Victims of wealthy paedophile vicar invited to claim from his estate

Victims of wealthy paedophile vicar invited to claim from his estate August 3, 2020

WHEN convicted paedophile Michael Studdert, above, died in 2017 aged 78 a Church of England charity was destined get a sizeable chunk of his £4.7-million estate.

However, according to this report, victims of the priest, who is believed to have abused children in Wales, England, Poland, Denmark and Italy, may be entitled to some or all of the estate.

A High Court ruling said Studdert’s bequest to a charity he set up to support families of clergy of the Church of England cannot be spent until efforts are made to find those who may have been abused by the vicar.

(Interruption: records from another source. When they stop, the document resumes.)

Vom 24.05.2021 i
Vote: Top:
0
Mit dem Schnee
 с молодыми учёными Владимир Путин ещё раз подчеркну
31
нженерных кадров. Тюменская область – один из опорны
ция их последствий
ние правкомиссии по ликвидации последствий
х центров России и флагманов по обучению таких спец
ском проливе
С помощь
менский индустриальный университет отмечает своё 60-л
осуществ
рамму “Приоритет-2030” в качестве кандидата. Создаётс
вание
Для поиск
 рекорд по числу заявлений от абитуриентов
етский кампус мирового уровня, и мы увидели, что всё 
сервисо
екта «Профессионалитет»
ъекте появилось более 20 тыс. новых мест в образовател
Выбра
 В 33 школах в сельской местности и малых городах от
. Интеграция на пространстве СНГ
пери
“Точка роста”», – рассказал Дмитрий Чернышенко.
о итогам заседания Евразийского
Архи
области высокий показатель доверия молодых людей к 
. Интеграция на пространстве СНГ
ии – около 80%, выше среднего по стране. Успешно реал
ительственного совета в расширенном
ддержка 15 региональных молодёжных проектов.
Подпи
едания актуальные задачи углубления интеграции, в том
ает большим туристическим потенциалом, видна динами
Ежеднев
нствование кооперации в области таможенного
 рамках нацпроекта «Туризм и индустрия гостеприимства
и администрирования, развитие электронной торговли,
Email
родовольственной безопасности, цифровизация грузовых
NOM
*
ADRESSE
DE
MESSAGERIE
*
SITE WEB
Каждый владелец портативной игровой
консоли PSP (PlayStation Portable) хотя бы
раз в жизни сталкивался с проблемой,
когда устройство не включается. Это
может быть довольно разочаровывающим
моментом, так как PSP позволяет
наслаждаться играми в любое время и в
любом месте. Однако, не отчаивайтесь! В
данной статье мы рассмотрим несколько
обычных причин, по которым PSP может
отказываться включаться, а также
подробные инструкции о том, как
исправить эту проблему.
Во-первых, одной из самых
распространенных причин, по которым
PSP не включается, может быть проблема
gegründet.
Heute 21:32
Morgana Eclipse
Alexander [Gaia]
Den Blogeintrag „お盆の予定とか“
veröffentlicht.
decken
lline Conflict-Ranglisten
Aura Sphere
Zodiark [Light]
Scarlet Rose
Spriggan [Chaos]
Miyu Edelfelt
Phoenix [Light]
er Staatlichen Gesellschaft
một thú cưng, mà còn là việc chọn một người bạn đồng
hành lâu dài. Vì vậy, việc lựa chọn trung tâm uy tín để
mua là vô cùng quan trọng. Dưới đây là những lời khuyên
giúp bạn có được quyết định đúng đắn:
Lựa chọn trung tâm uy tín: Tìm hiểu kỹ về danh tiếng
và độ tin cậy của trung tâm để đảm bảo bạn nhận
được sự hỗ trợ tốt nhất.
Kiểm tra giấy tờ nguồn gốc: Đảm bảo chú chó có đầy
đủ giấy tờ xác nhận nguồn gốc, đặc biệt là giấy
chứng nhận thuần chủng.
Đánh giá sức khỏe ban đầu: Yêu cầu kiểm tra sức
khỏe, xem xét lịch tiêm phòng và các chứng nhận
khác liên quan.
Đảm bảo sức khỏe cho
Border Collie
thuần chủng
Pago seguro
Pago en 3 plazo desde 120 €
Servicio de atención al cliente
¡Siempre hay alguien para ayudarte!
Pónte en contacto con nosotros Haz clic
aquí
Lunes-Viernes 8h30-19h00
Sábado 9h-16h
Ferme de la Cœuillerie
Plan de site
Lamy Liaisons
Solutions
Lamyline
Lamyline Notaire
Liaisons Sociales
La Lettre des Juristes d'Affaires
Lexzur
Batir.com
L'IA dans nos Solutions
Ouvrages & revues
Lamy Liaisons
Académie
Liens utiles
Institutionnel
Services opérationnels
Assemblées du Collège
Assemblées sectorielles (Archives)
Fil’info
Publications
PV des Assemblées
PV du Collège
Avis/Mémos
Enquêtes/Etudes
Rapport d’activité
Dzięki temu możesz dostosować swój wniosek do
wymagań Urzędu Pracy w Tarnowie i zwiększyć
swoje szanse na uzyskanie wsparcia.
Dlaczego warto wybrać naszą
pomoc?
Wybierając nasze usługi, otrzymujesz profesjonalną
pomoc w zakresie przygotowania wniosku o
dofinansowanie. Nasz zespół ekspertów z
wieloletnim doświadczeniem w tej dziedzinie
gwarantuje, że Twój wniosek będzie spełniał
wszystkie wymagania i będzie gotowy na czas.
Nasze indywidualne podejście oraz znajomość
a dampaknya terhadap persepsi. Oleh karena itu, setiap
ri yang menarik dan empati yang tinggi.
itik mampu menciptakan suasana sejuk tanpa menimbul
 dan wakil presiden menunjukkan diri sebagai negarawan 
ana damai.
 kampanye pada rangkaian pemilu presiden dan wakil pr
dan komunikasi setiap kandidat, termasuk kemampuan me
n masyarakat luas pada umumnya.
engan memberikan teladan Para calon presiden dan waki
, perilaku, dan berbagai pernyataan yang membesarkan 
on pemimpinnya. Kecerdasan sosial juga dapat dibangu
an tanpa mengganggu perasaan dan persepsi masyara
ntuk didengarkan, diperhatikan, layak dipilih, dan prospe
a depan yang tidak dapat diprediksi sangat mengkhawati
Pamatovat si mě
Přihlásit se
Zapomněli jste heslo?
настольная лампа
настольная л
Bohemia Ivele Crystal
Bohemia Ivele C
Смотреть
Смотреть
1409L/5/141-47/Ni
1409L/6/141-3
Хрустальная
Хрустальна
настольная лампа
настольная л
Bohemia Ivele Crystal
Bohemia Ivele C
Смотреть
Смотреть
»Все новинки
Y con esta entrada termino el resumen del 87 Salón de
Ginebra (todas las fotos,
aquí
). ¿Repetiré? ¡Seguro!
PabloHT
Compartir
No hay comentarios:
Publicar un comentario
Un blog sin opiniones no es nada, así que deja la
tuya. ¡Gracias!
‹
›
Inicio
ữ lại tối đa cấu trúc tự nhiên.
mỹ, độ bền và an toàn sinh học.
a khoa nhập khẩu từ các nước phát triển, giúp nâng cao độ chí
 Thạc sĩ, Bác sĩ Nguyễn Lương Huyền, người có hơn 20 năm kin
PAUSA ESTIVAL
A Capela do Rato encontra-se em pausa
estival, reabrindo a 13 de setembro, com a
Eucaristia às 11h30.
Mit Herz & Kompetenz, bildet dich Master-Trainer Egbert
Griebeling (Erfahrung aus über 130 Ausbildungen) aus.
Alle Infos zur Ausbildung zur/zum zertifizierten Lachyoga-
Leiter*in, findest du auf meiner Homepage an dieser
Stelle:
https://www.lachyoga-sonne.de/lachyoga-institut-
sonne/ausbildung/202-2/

He was jailed alongside Paedophile Information Exchange founder Thomas O’Carroll in December 2006 for operating a vast child porn library from his home in Surrey.

Studdert was banned from exercising any priestly function within the Church of England for the rest of his life shortly after that conviction.

He is not known to have ever been convicted of the sexual assault of a child but a judge has said he is “satisfied Studdert had committed historic sexual assault in England and Wales” as well as in Poland, Denmark and Italy.

Evidence compiled by a firm of solicitors appointed to manage his £4.7m estate found Studdert was “likely” to have had sexual contact with children in Poland, where he had “strong connections”, and had also travelled with O’Carroll “extensively” in eastern Europe.

Studdert left most of his millions to the EAC Educational Trust, a registered charity he set up in 1985 to:

Relieve poverty and to advance education for the benefit of the public and particularly amongst the families of clergy of the Church of England, single-parent families, and other poor families.

His executors took the matter to the High Court:

Because they were rightly concerned that the estate might be subject to claims from survivors of historic abuse.

Following a series of hearings between January 2019 and this April the court found:

There is a real prospect that the deceased may have committed historic sexual assault both within the jurisdiction of England and Wales and outside the said jurisdiction in eastern Europe and in particular within Poland.

The executors were ordered by the court to “create dedicated websites” in English, Polish, Danish and Italian with details of Studdert’s date of death and criminal convictions as well as advertising the website on Twitter, Facebook, and Wikipedia.

The judge concluded:

It remains to be seen what emerges from the steps that are taken by the (executors). It is clear, however, that a complete bar on the distribution of the estate should not remain in place indefinitely.

Nockolds Solicitors, acting on behalf of the Studdert’s executors, set up a website here.